Task statement
An exact transcription of all the data is required, with every image removed.

___ Provided data

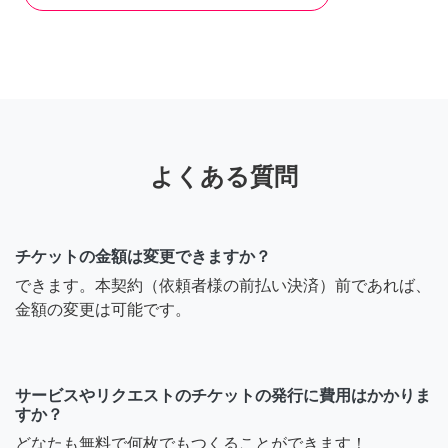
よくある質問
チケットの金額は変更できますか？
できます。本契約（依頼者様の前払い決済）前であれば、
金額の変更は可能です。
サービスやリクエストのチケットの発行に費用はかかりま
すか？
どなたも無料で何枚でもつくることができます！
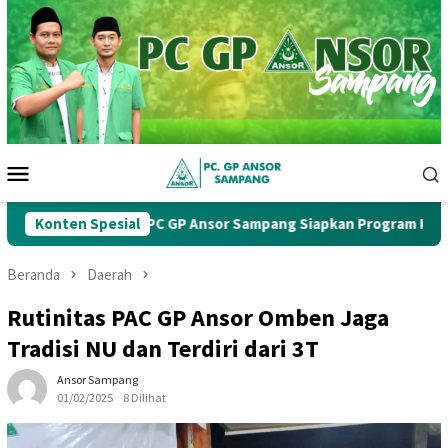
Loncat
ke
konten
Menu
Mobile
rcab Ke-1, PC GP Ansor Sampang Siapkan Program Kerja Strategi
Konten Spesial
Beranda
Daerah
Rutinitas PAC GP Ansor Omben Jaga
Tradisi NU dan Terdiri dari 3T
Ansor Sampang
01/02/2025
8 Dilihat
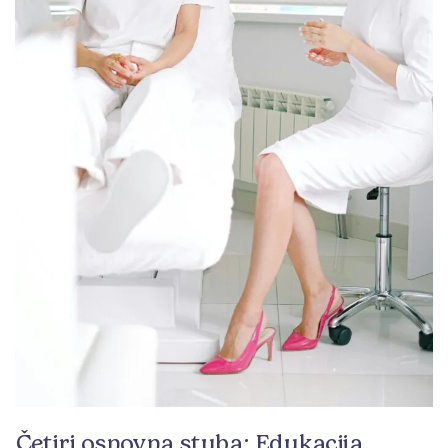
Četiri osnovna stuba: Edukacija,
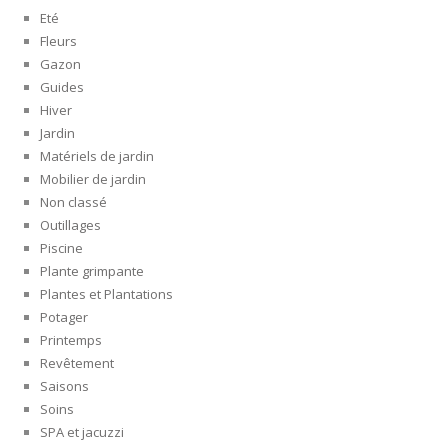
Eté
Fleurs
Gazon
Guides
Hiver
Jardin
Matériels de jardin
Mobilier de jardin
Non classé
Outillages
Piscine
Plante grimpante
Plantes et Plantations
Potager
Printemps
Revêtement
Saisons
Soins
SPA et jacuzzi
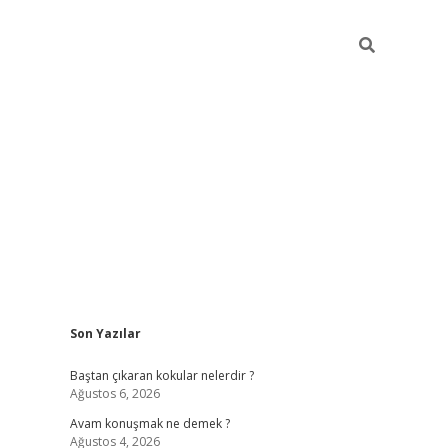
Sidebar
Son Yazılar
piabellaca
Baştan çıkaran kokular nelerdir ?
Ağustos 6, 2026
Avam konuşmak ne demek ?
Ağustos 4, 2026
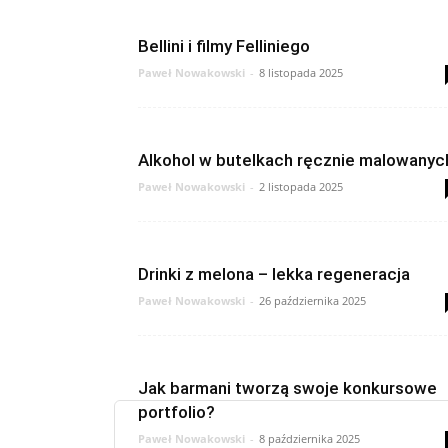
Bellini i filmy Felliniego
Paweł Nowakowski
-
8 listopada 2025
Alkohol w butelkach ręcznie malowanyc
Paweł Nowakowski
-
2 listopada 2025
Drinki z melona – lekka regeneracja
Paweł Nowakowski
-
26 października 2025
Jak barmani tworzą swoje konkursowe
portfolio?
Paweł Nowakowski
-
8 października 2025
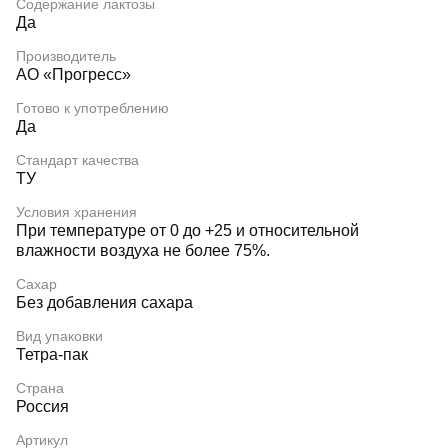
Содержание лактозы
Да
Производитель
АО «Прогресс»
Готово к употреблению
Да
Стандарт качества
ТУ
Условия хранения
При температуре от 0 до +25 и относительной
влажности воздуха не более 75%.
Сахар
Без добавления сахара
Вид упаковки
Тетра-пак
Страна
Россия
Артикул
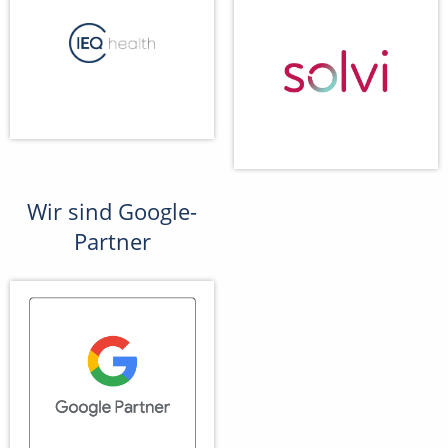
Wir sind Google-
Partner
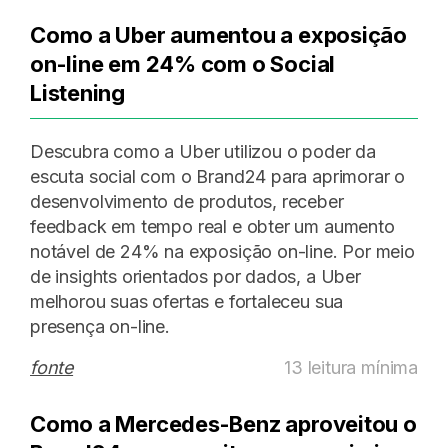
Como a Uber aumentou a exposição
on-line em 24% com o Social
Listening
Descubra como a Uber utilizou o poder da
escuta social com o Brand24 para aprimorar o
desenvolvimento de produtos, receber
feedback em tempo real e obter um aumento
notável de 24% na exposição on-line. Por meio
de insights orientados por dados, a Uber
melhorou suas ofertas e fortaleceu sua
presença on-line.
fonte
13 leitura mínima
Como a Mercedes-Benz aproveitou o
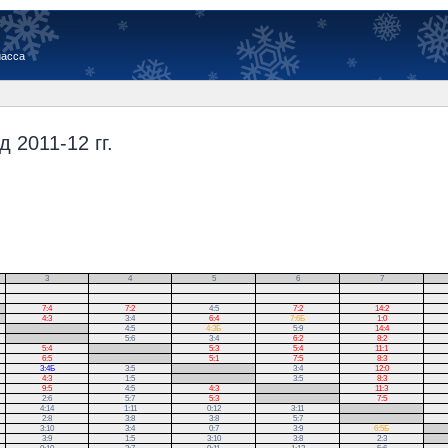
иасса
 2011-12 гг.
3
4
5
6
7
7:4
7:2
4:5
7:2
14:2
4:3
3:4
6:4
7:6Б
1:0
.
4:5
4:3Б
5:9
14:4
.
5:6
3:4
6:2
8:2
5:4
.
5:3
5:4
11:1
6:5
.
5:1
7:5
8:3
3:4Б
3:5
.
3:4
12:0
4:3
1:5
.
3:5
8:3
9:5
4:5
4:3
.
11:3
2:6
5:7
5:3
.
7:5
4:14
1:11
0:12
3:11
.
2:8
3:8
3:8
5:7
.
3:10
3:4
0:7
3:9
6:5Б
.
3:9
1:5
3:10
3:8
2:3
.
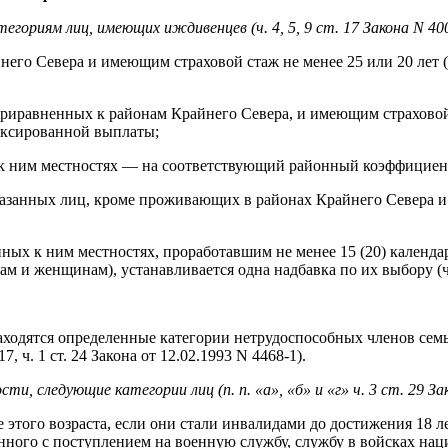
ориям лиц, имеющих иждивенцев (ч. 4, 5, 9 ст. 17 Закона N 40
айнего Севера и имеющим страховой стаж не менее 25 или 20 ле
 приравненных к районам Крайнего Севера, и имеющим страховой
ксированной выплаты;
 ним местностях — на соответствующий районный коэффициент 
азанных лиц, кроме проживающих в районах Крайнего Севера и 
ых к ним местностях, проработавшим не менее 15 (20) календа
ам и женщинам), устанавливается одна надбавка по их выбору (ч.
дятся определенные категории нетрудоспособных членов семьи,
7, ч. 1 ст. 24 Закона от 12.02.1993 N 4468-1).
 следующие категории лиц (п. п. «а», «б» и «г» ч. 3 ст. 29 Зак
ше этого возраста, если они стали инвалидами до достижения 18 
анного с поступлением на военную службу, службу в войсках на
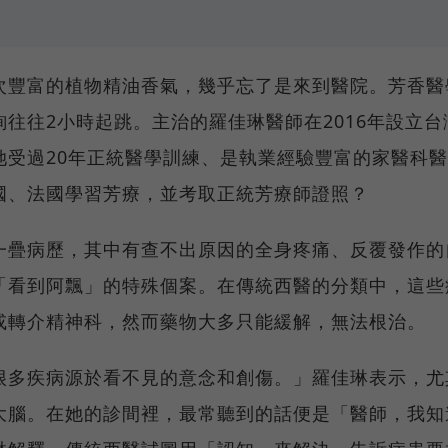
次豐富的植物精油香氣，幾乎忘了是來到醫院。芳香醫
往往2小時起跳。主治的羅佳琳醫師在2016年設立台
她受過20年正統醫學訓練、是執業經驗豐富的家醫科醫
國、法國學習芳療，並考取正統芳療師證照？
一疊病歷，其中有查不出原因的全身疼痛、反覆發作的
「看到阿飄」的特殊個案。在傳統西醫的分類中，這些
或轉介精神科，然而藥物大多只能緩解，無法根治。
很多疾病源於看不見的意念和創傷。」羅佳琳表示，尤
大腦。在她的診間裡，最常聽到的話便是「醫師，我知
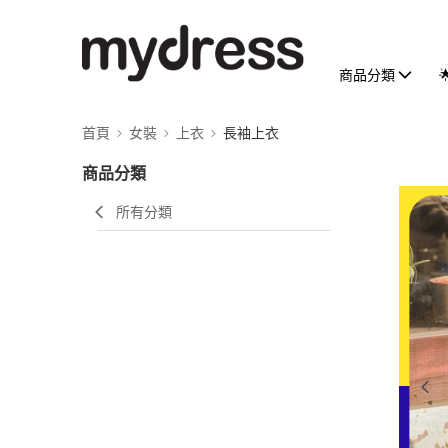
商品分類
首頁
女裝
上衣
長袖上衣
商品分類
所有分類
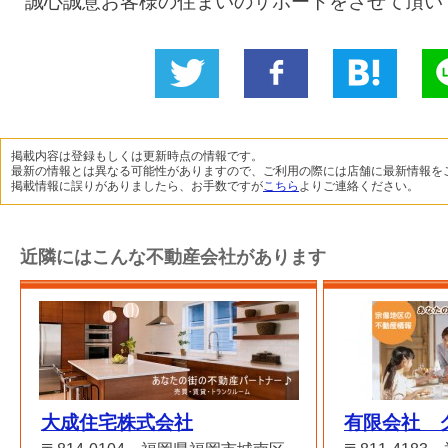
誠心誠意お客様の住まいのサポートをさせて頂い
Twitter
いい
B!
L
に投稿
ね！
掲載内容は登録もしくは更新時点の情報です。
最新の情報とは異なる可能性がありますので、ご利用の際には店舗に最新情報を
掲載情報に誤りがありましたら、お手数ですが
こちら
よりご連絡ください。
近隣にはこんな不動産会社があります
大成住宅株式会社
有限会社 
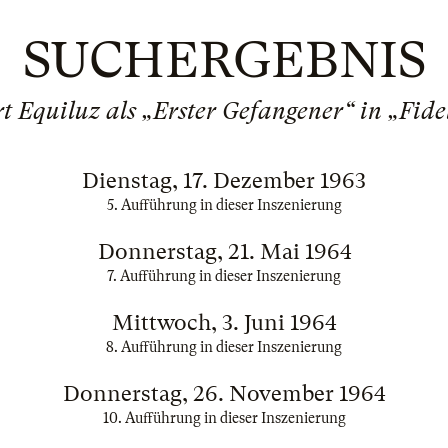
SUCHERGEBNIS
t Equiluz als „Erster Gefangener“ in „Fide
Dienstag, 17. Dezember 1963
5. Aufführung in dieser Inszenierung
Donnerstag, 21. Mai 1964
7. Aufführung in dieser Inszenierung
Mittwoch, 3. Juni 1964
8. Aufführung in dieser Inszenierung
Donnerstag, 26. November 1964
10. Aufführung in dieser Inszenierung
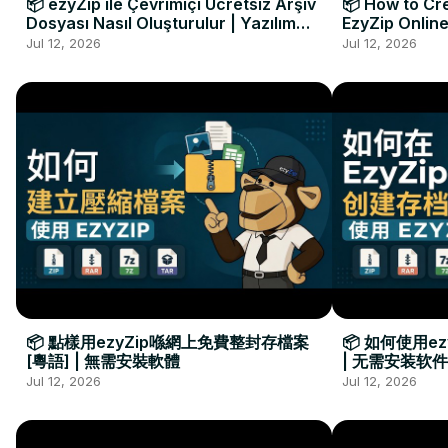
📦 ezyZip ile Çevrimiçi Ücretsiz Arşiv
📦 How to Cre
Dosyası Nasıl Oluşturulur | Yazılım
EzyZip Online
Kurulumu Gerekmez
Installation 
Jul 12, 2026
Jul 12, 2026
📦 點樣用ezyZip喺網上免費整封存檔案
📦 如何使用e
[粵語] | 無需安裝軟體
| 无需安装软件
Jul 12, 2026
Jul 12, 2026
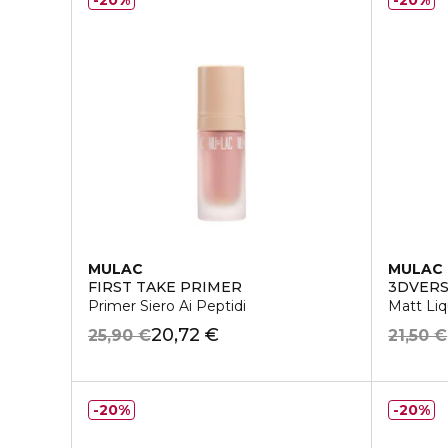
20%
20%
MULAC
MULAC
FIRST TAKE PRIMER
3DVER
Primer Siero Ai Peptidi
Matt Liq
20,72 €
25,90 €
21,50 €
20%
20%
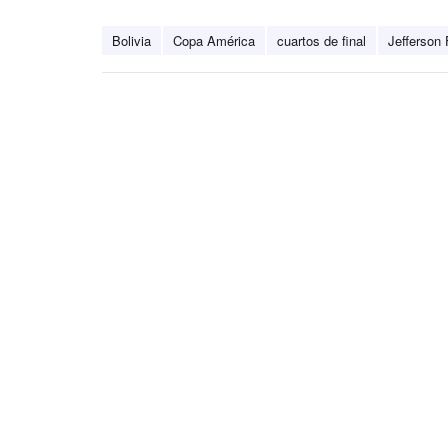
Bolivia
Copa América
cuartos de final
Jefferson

______

Task result
よくある質問
チケットの金額は変更できますか？
できます。本契約（依頼者様の前払い決済）前であれば、
金額の変更は可能です。
サービスやリクエストのチケットの発行に費用はかかりま
すか？
どなたも無料で何枚でもつくることができます！
Loncat
ke
konten
Menu
Mobile
rcab Ke-1, PC GP Ansor Sampang Siapkan Program Kerja Strategi
Konten Spesial
Beranda
Daerah
Rutinitas PAC GP Ansor Omben Jaga
Tradisi NU dan Terdiri dari 3T
Ansor Sampang
01/02/2025
8 Dilihat
Četiri osnovna stuba: Edukacija,
Eté
Fleurs
Gazon
Guides
Hiver
Jardin
Matériels de jardin
Mobilier de jardin
Non classé
Outillages
Piscine
Plante grimpante
Plantes et Plantations
Potager
Printemps
Revêtement
Saisons
Soins
SPA et jacuzzi
Sidebar
Son Yazılar
piabellaca
Baştan çıkaran kokular nelerdir ?
Ağustos 6, 2026
Avam konuşmak ne demek ?
Ağustos 4, 2026
Bellini i filmy Felliniego
Paweł Nowakowski
-
8 listopada 2025
Alkohol w butelkach ręcznie malowanyc
Paweł Nowakowski
-
2 listopada 2025
Drinki z melona – lekka regeneracja
Paweł Nowakowski
-
26 października 2025
Jak barmani tworzą swoje konkursowe
portfolio?
Paweł Nowakowski
-
8 października 2025
Содержание лактозы
Да
Производитель
АО «Прогресс»
Готово к употреблению
Да
Стандарт качества
ТУ
Условия хранения
При температуре от 0 до +25 и относительной
влажности воздуха не более 75%.
Сахар
Без добавления сахара
Вид упаковки
Тетра-пак
Страна
Россия
Артикул
Wir sind Google-
Partner
Como a Uber aumentou a exposição
on-line em 24% com o Social
Listening
Descubra como a Uber utilizou o poder da
escuta social com o Brand24 para aprimorar o
desenvolvimento de produtos, receber
feedback em tempo real e obter um aumento
notável de 24% na exposição on-line. Por meio
de insights orientados por dados, a Uber
melhorou suas ofertas e fortaleceu sua
presença on-line.
fonte
13 leitura mínima
Como a Mercedes-Benz aproveitou o
иасса
 2011-12 гг.
3
4
5
6
7
7:4
7:2
4:5
7:2
14:2
4:3
3:4
6:4
7:6Б
1:0
.
4:5
4:3Б
5:9
14:4
.
5:6
3:4
6:2
8:2
5:4
.
5:3
5:4
11:1
6:5
.
5:1
7:5
8:3
3:4Б
3:5
.
3:4
12:0
4:3
1:5
.
3:5
8:3
9:5
4:5
4:3
.
11:3
2:6
5:7
5:3
.
7:5
4:14
1:11
0:12
3:11
.
2:8
3:8
3:8
5:7
.
3:10
3:4
0:7
3:9
6:5Б
.
3:9
1:5
3:10
3:8
2:3
.
ориям лиц, имеющих иждивенцев (ч. 4, 5, 9 ст. 17 Закона N 40
айнего Севера и имеющим страховой стаж не менее 25 или 20 ле
 приравненных к районам Крайнего Севера, и имеющим страховой
ксированной выплаты;
 ним местностях — на соответствующий районный коэффициент 
азанных лиц, кроме проживающих в районах Крайнего Севера и 
ых к ним местностях, проработавшим не менее 15 (20) календа
ам и женщинам), устанавливается одна надбавка по их выбору (ч.
дятся определенные категории нетрудоспособных членов семьи,
7, ч. 1 ст. 24 Закона от 12.02.1993 N 4468-1).
 следующие категории лиц (п. п. «а», «б» и «г» ч. 3 ст. 29 Зак
ше этого возраста, если они стали инвалидами до достижения 18 
анного с поступлением на военную службу, службу в войсках на
次豐富的植物精油香氣，幾乎忘了是來到醫院。芳香醫
往往2小時起跳。主治的羅佳琳醫師在2016年設立台
她受過20年正統醫學訓練、是執業經驗豐富的家醫科醫
國、法國學習芳療，並考取正統芳療師證照？
一疊病歷，其中有查不出原因的全身疼痛、反覆發作的
「看到阿飄」的特殊個案。在傳統西醫的分類中，這些
或轉介精神科，然而藥物大多只能緩解，無法根治。
很多疾病源於看不見的意念和創傷。」羅佳琳表示，尤
大腦。在她的診間裡，最常聽到的話便是「醫師，我知
商品分類
首頁
女裝
上衣
長袖上衣
商品分類
所有分類
誠心誠意お客様の住まいのサポートをさせて頂い
Twitter
いい
B!
L
に投稿
ね！
掲載内容は登録もしくは更新時点の情報です。
最新の情報とは異なる可能性がありますので、ご利用の際には店舗に最新情報を
掲載情報に誤りがありましたら、お手数ですが
こちら
よりご連絡ください。
近隣にはこんな不動産会社があります
大成住宅株式会社
有限会社 
SUCHERGEBNIS
t Equiluz als „Erster Gefangener“ in „Fide
Dienstag, 17. Dezember 1963
5. Aufführung in dieser Inszenierung
Donnerstag, 21. Mai 1964
7. Aufführung in dieser Inszenierung
Mittwoch, 3. Juni 1964
8. Aufführung in dieser Inszenierung
Donnerstag, 26. November 1964
10. Aufführung in dieser Inszenierung
📦 ezyZip ile Çevrimiçi Ücretsiz Arşiv
📦 How to Cre
Dosyası Nasıl Oluşturulur | Yazılım
EzyZip Online
Kurulumu Gerekmez
Installation 
Jul 12, 2026
Jul 12, 2026
📦 點樣用ezyZip喺網上免費整封存檔案
📦 如何使用e
[粵語] | 無需安裝軟體
| 无需安装软件
Jul 12, 2026
Jul 12, 2026
20%
20%
MULAC
MULAC
FIRST TAKE PRIMER
3DVER
Primer Siero Ai Peptidi
Matt Liq
20,72 €
25,90 €
21,50 €
20%
20%
Bolivia
Copa América
cuartos de final
Jefferson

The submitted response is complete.